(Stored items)
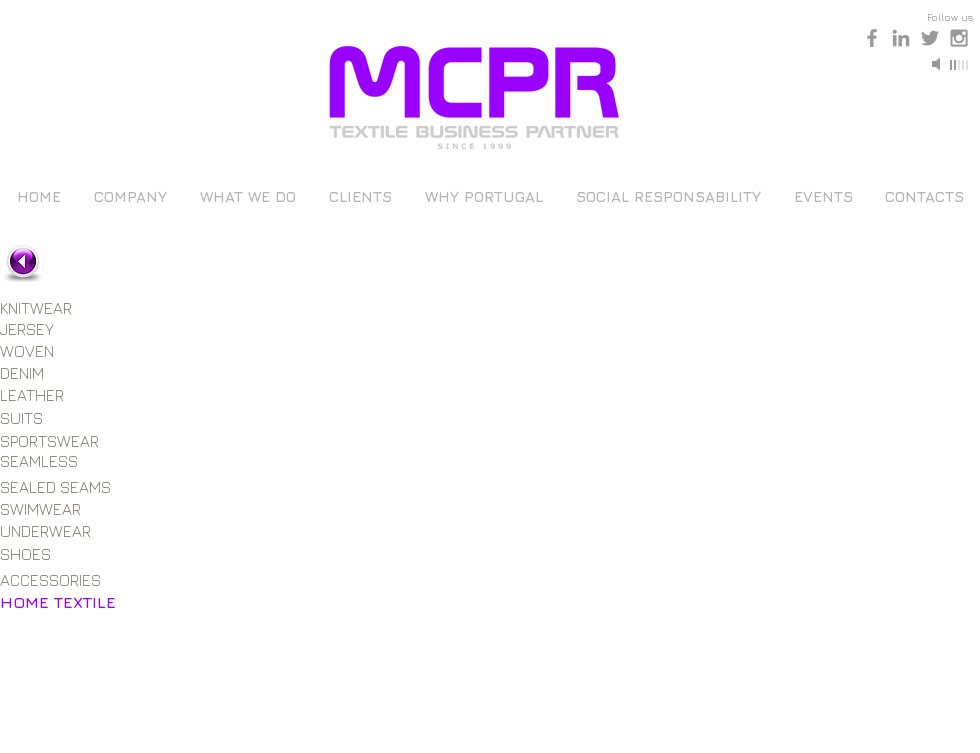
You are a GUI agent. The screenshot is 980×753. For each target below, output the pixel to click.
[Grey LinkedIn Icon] (901, 38)
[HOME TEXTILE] (58, 602)
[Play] (748, 64)
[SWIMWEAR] (48, 509)
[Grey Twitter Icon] (930, 38)
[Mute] (938, 64)
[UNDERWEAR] (50, 531)
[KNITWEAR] (52, 308)
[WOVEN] (48, 351)
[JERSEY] (46, 329)
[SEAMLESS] (52, 461)
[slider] (960, 65)
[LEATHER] (46, 395)
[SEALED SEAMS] (59, 487)
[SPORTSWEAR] (53, 441)
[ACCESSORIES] (54, 580)
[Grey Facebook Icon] (872, 38)
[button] (245, 349)
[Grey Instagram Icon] (959, 38)
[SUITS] (48, 418)
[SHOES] (46, 554)
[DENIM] (46, 373)
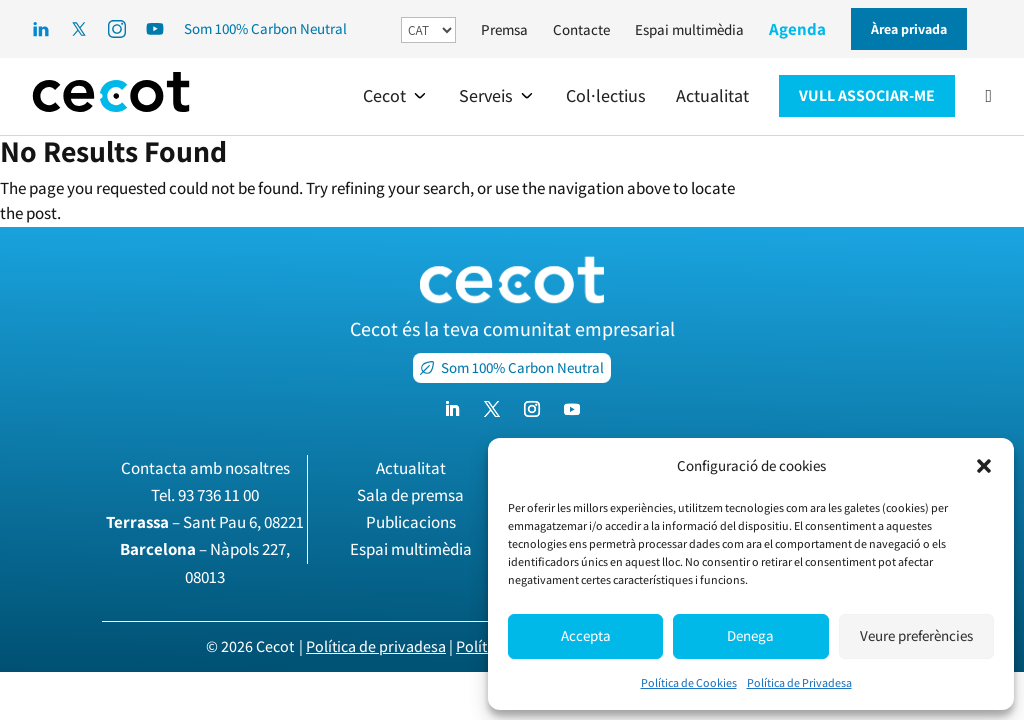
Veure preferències (916, 635)
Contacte (581, 29)
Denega (750, 635)
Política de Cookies (689, 682)
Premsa (504, 29)
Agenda (797, 29)
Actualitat (411, 468)
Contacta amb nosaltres (205, 468)
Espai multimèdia (689, 29)
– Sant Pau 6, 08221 (205, 522)
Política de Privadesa (799, 682)
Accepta (586, 635)
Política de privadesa (376, 646)
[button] (984, 466)
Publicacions (411, 522)
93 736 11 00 (218, 495)
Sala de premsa (410, 495)
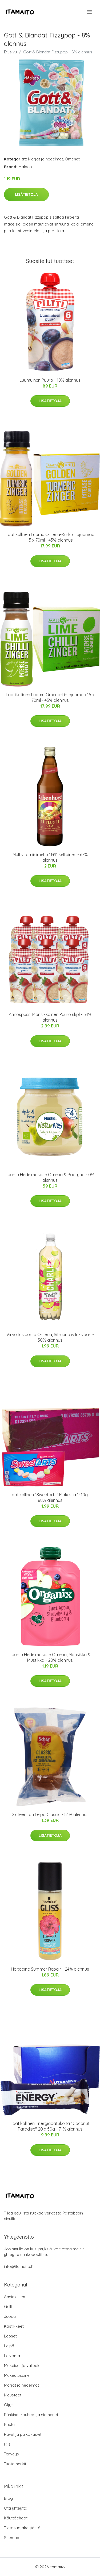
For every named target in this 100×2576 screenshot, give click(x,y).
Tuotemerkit (15, 2463)
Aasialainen (14, 2296)
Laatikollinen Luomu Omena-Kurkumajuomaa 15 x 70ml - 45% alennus (50, 537)
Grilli (8, 2306)
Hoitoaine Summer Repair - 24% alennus (50, 1969)
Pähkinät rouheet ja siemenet (31, 2414)
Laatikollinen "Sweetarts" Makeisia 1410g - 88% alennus (50, 1497)
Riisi (7, 2444)
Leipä (9, 2345)
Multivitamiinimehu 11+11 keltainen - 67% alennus (50, 857)
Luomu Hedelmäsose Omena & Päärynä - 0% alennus (50, 1177)
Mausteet (12, 2395)
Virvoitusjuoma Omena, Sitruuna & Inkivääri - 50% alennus (50, 1337)
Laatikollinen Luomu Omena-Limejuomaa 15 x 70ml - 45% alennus (50, 697)
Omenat (72, 158)
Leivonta (12, 2355)
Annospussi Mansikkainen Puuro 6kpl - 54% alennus (50, 1017)
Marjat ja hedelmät (45, 158)
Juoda (10, 2316)
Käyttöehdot (15, 2517)
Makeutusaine (17, 2375)
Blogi (9, 2498)
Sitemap (11, 2537)
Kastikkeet (14, 2326)
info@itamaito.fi (18, 2266)
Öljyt (8, 2404)
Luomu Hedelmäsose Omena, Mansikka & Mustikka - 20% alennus (50, 1657)
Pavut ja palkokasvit (22, 2434)
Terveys (11, 2453)
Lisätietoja (26, 194)
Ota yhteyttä (15, 2508)
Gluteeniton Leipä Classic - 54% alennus (50, 1814)
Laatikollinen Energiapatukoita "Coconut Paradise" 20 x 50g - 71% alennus (50, 2126)
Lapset (10, 2336)
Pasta (9, 2424)
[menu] (89, 12)
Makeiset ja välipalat (23, 2365)
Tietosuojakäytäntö (22, 2527)
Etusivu (10, 51)
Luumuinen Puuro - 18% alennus (50, 380)
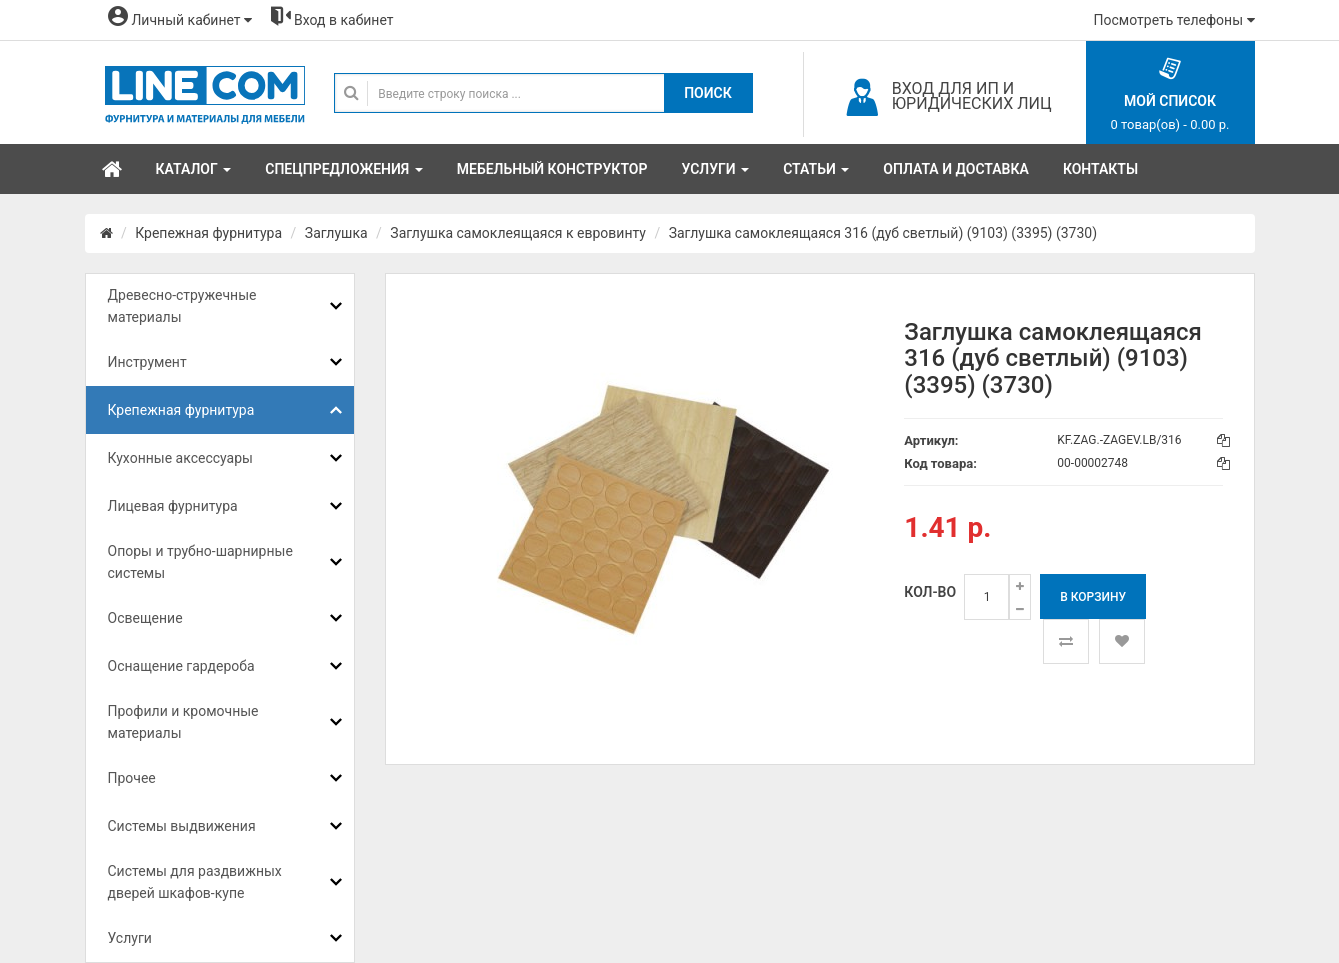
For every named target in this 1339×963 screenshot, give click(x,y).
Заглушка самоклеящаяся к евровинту (518, 233)
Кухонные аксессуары (180, 458)
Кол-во (930, 592)
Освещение (145, 618)
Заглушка (336, 233)
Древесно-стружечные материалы (182, 306)
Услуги (130, 938)
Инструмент (147, 362)
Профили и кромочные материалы (183, 722)
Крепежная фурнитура (208, 233)
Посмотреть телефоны (1174, 20)
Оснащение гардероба (181, 666)
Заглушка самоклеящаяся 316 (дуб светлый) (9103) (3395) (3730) (883, 233)
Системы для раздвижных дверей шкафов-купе (195, 882)
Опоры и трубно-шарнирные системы (200, 562)
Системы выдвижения (182, 826)
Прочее (132, 778)
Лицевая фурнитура (173, 506)
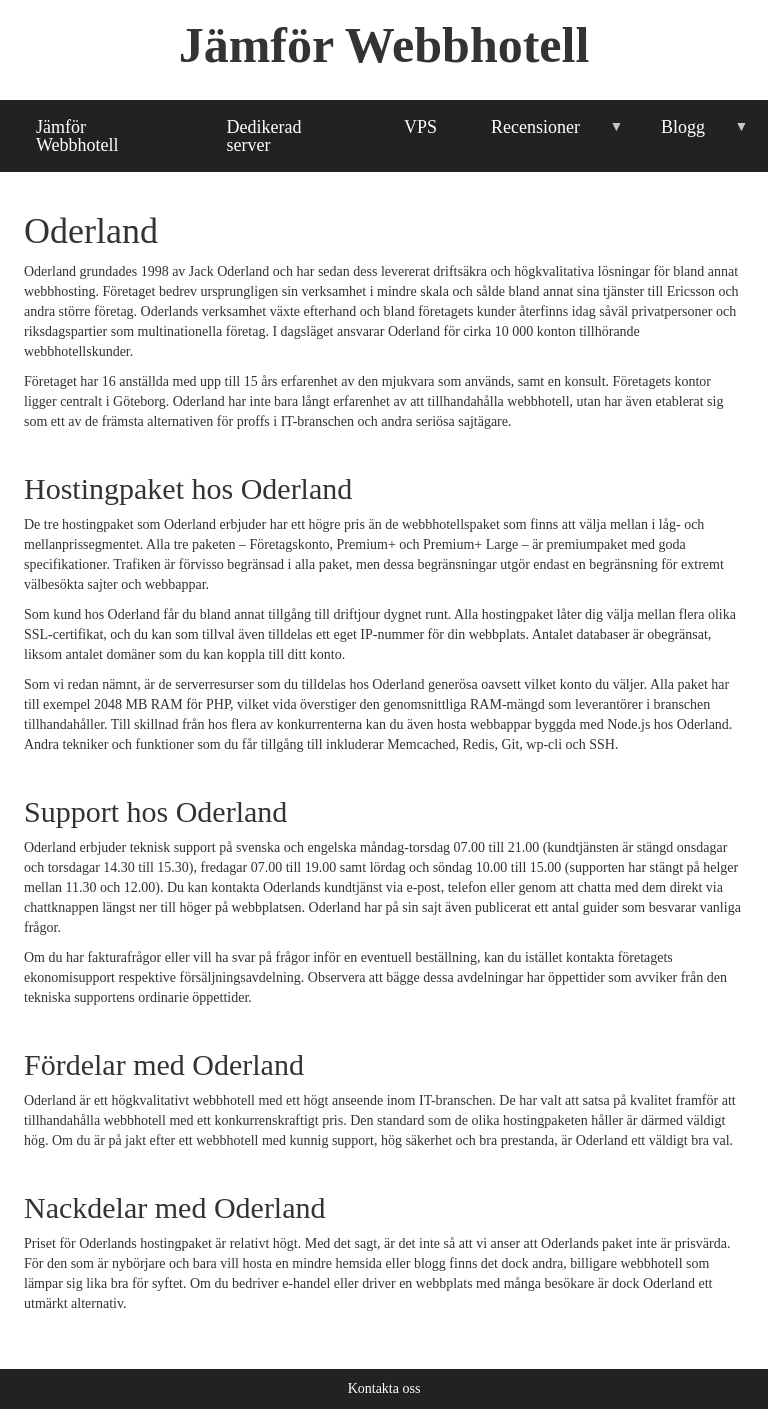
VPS (420, 127)
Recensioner (543, 135)
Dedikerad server (264, 136)
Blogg (691, 135)
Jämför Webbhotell (384, 45)
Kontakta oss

● TASK:
I would like the exact lines from the data above, starting with the one that holds "Publicacions (411, 522)" and going on through the one that holds "Makeutusaine (17, 2375)", without the pictures.

● RESULT:
Publicacions (411, 522)
93 736 11 00 (218, 495)
Sala de premsa (410, 495)
For every named target in this 100×2576 screenshot, give click(x,y).
Tuotemerkit (15, 2463)
Aasialainen (14, 2296)
Laatikollinen Luomu Omena-Kurkumajuomaa 15 x 70ml - 45% alennus (50, 537)
Grilli (8, 2306)
Hoitoaine Summer Repair - 24% alennus (50, 1969)
Pähkinät rouheet ja siemenet (31, 2414)
Laatikollinen "Sweetarts" Makeisia 1410g - 88% alennus (50, 1497)
Riisi (7, 2444)
Leipä (9, 2345)
Multivitamiinimehu 11+11 keltainen - 67% alennus (50, 857)
Luomu Hedelmäsose Omena & Päärynä - 0% alennus (50, 1177)
Mausteet (12, 2395)
Virvoitusjuoma Omena, Sitruuna & Inkivääri - 50% alennus (50, 1337)
Laatikollinen Luomu Omena-Limejuomaa 15 x 70ml - 45% alennus (50, 697)
Omenat (72, 158)
Leivonta (12, 2355)
Annospussi Mansikkainen Puuro 6kpl - 54% alennus (50, 1017)
Marjat ja hedelmät (45, 158)
Juoda (10, 2316)
Käyttöehdot (15, 2517)
Makeutusaine (17, 2375)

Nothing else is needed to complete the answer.